Un plan à 200 milliards d’euros. Ou 1,5% du PIB européen. Outre l’application flexible du pacte de stabilité européen, les recommandations de relance proposées hier par la Commission s’arrêtent notamment sur le volet fiscal. Réduction des impôts ou baisse de la TVA, leur efficacité sur le pouvoir d’achat divise. Le point avec Nils Soguel, professeur de finances publiques à l’Institut des hautes études en administration publique (IDHEAP) de Lausanne.
Efficacité?
«Tout dépend de la propension à consommer de la population, de la part de la baisse d’impôts consacrée à l’achat. Plus elle est élevée, plus l’effet de relance sera élevé. Mais elle dépend de la confiance que les gens ont en l’avenir. Or elle est plutôt faible actuellement. Il s’agit en outre de prendre en considération la taille du pays. Plus il est petit, moins l’effet de relance est important en raison des fuites, des dépenses qui sortent du pays car faites sur des biens importés.»

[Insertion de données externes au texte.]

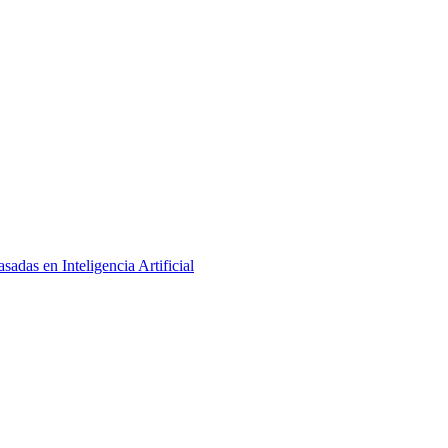
adas en Inteligencia Artificial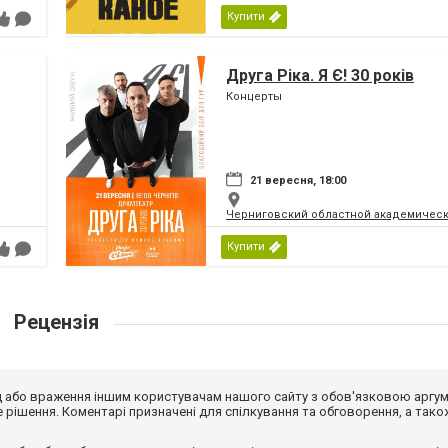
Купити
Друга Ріка. Я Є! 30 років
Концерты
21 вересня, 18:00
Черниговский областной академическ
Купити
Рецензія
від або враження іншим користувачам нашого сайту з обов'язковою аргу
рішення. Коментарі призначені для спілкування та обговорення, а тако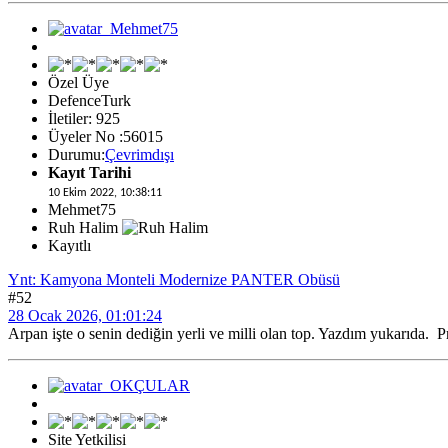
Özel Üye
DefenceTurk
İletiler: 925
Üyeler No :56015
Durumu:
Çevrimdışı
Kayıt Tarihi
10 Ekim 2022, 10:38:11
Mehmet75
Ruh Halim
Kayıtlı
Ynt: Kamyona Monteli Modernize PANTER Obüsü
#52
28 Ocak 2026, 01:01:24
Arpan işte o senin dediğin yerli ve milli olan top. Yazdım yukarıda. Pr
Site Yetkilisi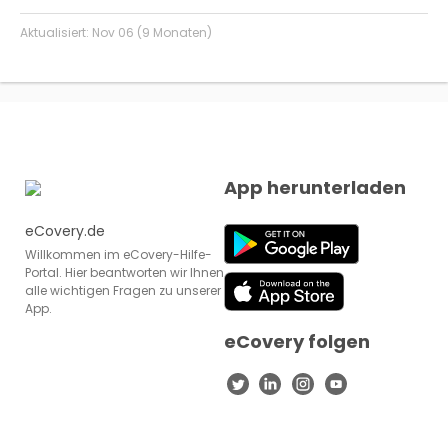
Aktualisiert:
Nov 06 (9 Monaten)
App herunterladen
eCovery.de
Willkommen im eCovery-Hilfe-
Portal. Hier beantworten wir Ihnen
alle wichtigen Fragen zu unserer
App.
eCovery folgen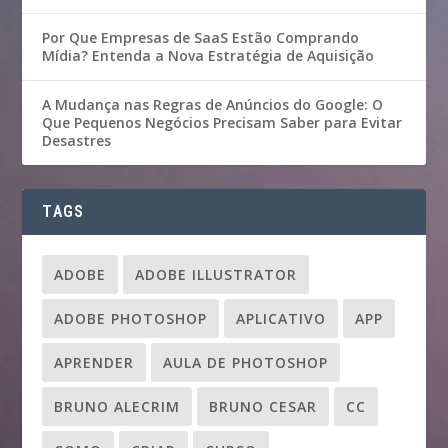
Por Que Empresas de SaaS Estão Comprando
Mídia? Entenda a Nova Estratégia de Aquisição
A Mudança nas Regras de Anúncios do Google: O
Que Pequenos Negócios Precisam Saber para Evitar
Desastres
TAGS
ADOBE
ADOBE ILLUSTRATOR
ADOBE PHOTOSHOP
APLICATIVO
APP
APRENDER
AULA DE PHOTOSHOP
BRUNO ALECRIM
BRUNO CESAR
CC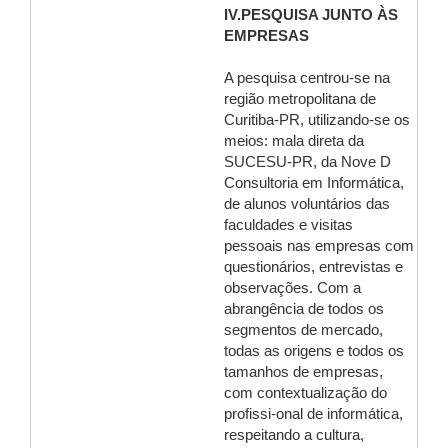
IV.PESQUISA JUNTO ÀS
EMPRESAS
A pesquisa centrou-se na
região metropolitana de
Curitiba-PR, utilizando-se os
meios: mala direta da
SUCESU-PR, da Nove D
Consultoria em Informática,
de alunos voluntários das
faculdades e visitas
pessoais nas empresas com
questionários, entrevistas e
observações. Com a
abrangência de todos os
segmentos de mercado,
todas as origens e todos os
tamanhos de empresas,
com contextualização do
profissi-onal de informática,
respeitando a cultura,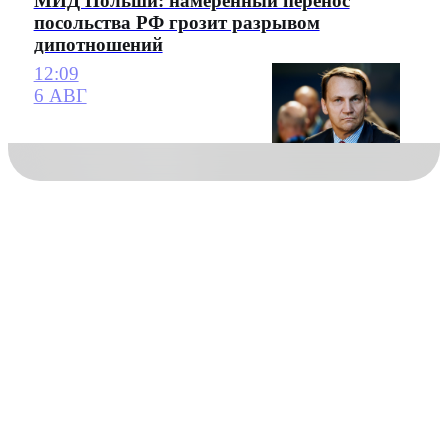
МИД Польши: намеренный перенос
посольства РФ грозит разрывом
дипотношений
12:09
6 АВГ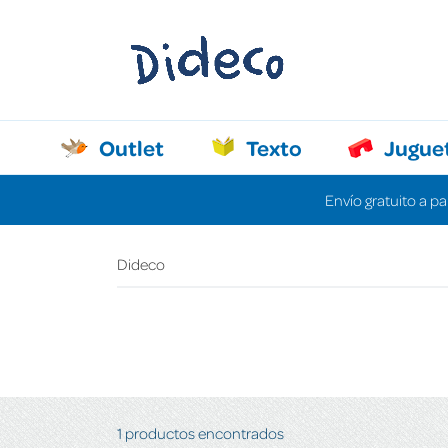
Outlet
Texto
Jugue
Envío gratuito a pa
Dideco
1 productos encontrados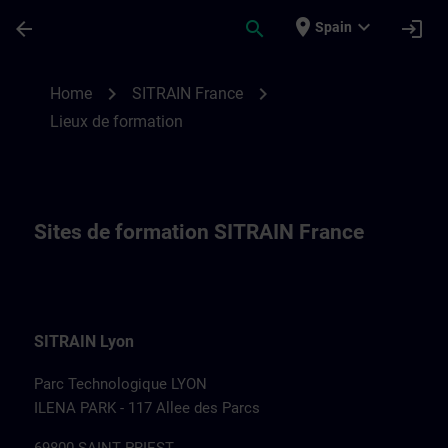
Saltar al contenido principal
Página cargada
place
expand_more
arrow_back
search
login
Spain
Sites de formation SITRAIN France | SITR
chevron_right
chevron_right
Home
SITRAIN France
Lieux de formation
Sites de formation SITRAIN France
SITRAIN Lyon
Parc Technologique LYON
ILENA PARK - 117 Allee des Parcs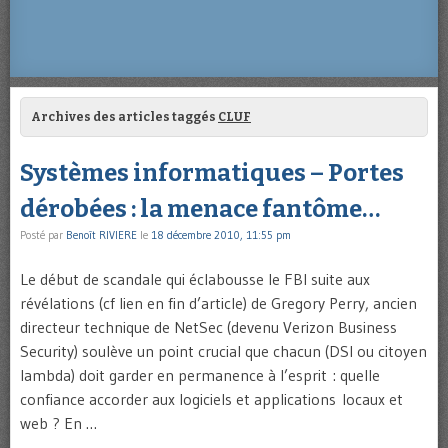
Archives des articles taggés
CLUF
Systèmes informatiques – Portes
dérobées : la menace fantôme…
Posté par
Benoît RIVIERE
le
18 décembre 2010, 11:55 pm
Le début de scandale qui éclabousse le FBI suite aux
révélations (cf lien en fin d’article) de Gregory Perry, ancien
directeur technique de NetSec (devenu Verizon Business
Security) soulève un point crucial que chacun (DSI ou citoyen
lambda) doit garder en permanence à l’esprit : quelle
confiance accorder aux logiciels et applications locaux et
web ? En …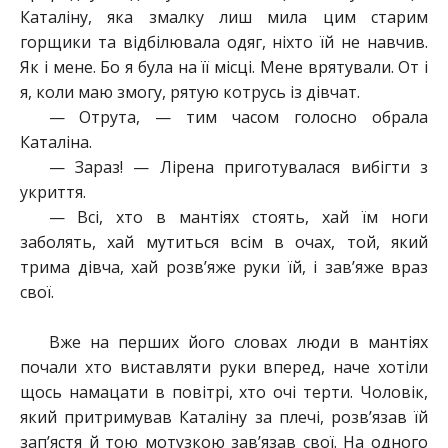
Каталіну, яка змалку лиш мила цим старим
горщики та відбілювала одяг, ніхто їй не навчив.
Як і мене. Бо я була на її місці. Мене врятували. От і
я, коли маю змогу, рятую котрусь із дівчат.
— Отрута, — тим часом голосно обрала
Каталіна.
— Зараз! — Лірена приготувалася вибігти з
укриття.
— Всі, хто в мантіях стоять, хай їм ноги
заболять, хай мутиться всім в очах, той, який
трима дівча, хай розв’яже руки їй, і зав’яже враз
свої.
Вже на перших його словах люди в мантіях
почали хто виставляти руки вперед, наче хотіли
щось намацати в повітрі, хто очі терти. Чоловік,
який притримував Каталіну за плечі, розв’язав їй
зап’ястя й тою мотузкою зав’язав свої. На одного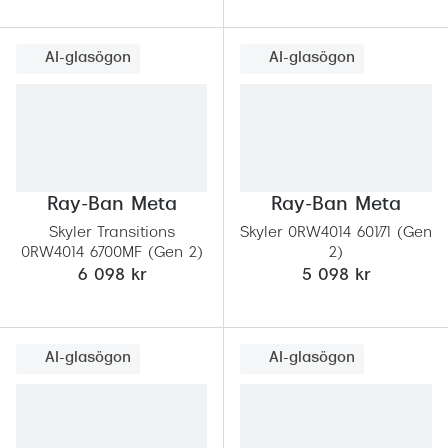
AI-glasögon
AI-glasögon
Ray-Ban Meta
Ray-Ban Meta
Skyler Transitions
Skyler 0RW4014 601/71 (Gen
0RW4014 6700MF (Gen 2)
2)
6 098 kr
5 098 kr
AI-glasögon
AI-glasögon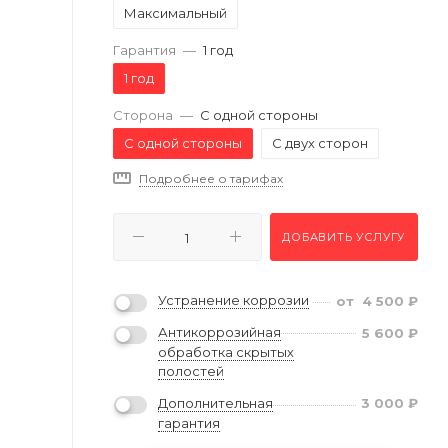
Максимальный
Гарантия
—
1 год
1 год
Сторона
—
С одной стороны
С одной стороны
С двух сторон
Подробнее о тарифах
ДОБАВИТЬ УСЛУГУ
Устранение коррозии
от
4 500
₽
Антикоррозийная
5 600
₽
обработка скрытых
полостей
Дополнительная
3 000
₽
гарантия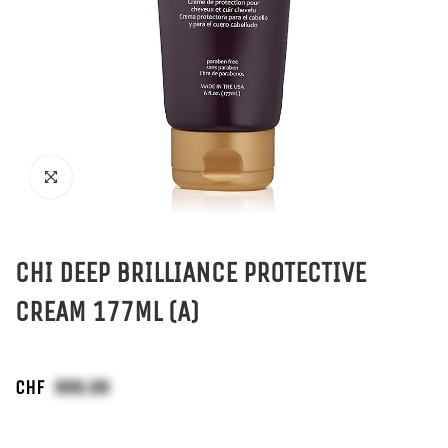
CHI DEEP BRILLIANCE PROTECTIVE
CREAM 177ML (A)
CHF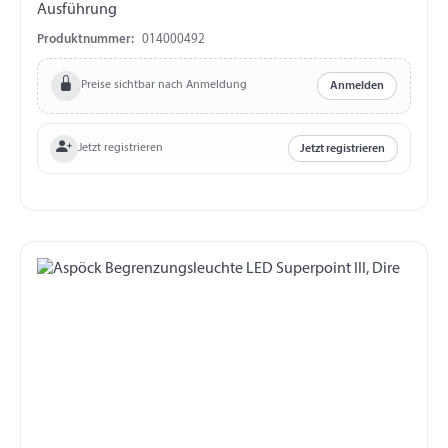
Ausführung
Produktnummer:
014000492
Preise sichtbar nach Anmeldung
Anmelden
Jetzt registrieren
Jetzt registrieren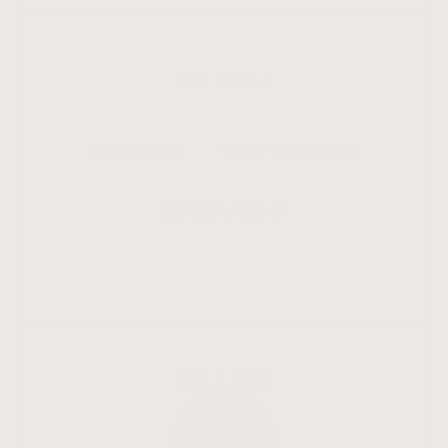
KEY SKILLS
Vibe Coding
フロントエンド実装
プロトタイピング
SNS / LINK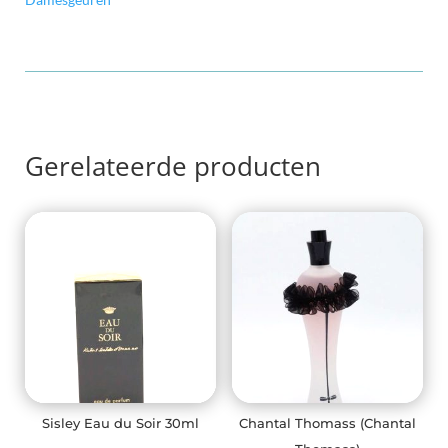
aantal
Gerelateerde producten
Sisley Eau du Soir 30ml
Chantal Thomass (Chantal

Impôts directs ou indirects?
«Une baisse de la TVA incite les consommateurs à avancer leurs dépenses planifiées. Ce qui ne signifie pas qu’ils vont les augmenter. En ce qui concerne la fiscalité sur le revenu, les anticipations rationnelles ne peuvent être ignorées. Elles impliquent que le contribuable est conscient qu’à une baisse d’impôts va succéder une hausse pour payer la dette que la mesure va engendrer; il ne dépensera donc pas l’entier de la somme restituée.»
Un mix de mesures?
«Prenons le cas suisse. La baisse de la fiscalité n’agit pas immédiatement, demande du temps, car elle nécessite une modification de la législation. Le mécanisme du frein à l’endettement est plus rapide, car il contient cet automatisme qui permet de relever le niveau des dépenses de la Confédération au gré de la conjoncture dans le cadre du budget ordinaire. La baisse des taux directeurs est un instrument en mains de la Banque centrale qui est indépendante du pouvoir politique. En fait, politique budgétaire et monétaire doivent aller dans le même sens et c’est le cas actuellement.»